Three-dimensional (3-D) seismic surveys have become a major tool in the exploration and exploitation of hydrocarbons. The first few 3-D seismic surveys were acquired in the late 1970s, but it took until the early 1990s before they gained general acceptance throughout the industry. Until then, the subsurface was being mapped using two-dimensional (2-D) seismic surveys.
Theories on the best way of sampling 2-D seismic lines were not published until the late 1980s, notably by Anstcy, Ongkichong and Askin, and Vermeer. These theories were all based on the insight that offset forms a third dimension, for which sampling rules must be given.

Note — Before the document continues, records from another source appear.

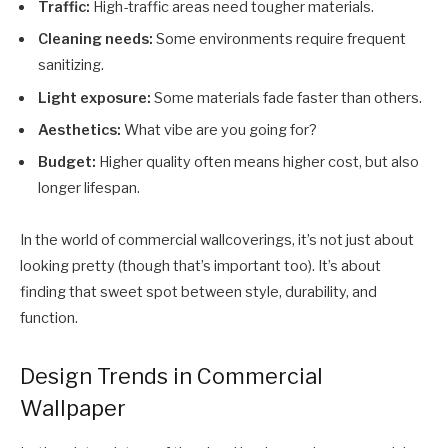
Traffic:
High-traffic areas need tougher materials.
Cleaning needs:
Some environments require frequent
sanitizing.
Light exposure:
Some materials fade faster than others.
Aesthetics:
What vibe are you going for?
Budget:
Higher quality often means higher cost, but also
longer lifespan.
In the world of commercial wallcoverings, it’s not just about
looking pretty (though that’s important too). It’s about
finding that sweet spot between style, durability, and
function.
Design Trends in Commercial
Wallpaper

The design of the first 3-D surveys was severely limited by what technology could offer. Gradually, the number of channels that could be used increased, leading to discussions on what constitutes a good 3-D acquisition geometry. The general philosophy was to expand lessons learnt from 2-D acquisition to 3-D. This approach led to much emphasis on the properties of the CMP gather (or bin), because good sampling of offsets in a CMP gather was the main criterion in 2-D design. 3-D design programs were developed, which mainly concentrated on analysis of bin attributes, and in particular on offset sampling (regularity, effective fold, azimuth distribution, etc.). This conventional approach to 3-D survey design is limited by an incomplete understanding of the differing properties of the many geometries that can be used in 3-D seismic surveys. In particular, the sampling requirements for optimal prestack imaging were not properly taken into account. This dissertation addresses these problems and provides a new methodology for the design of 3-D seismic surveys.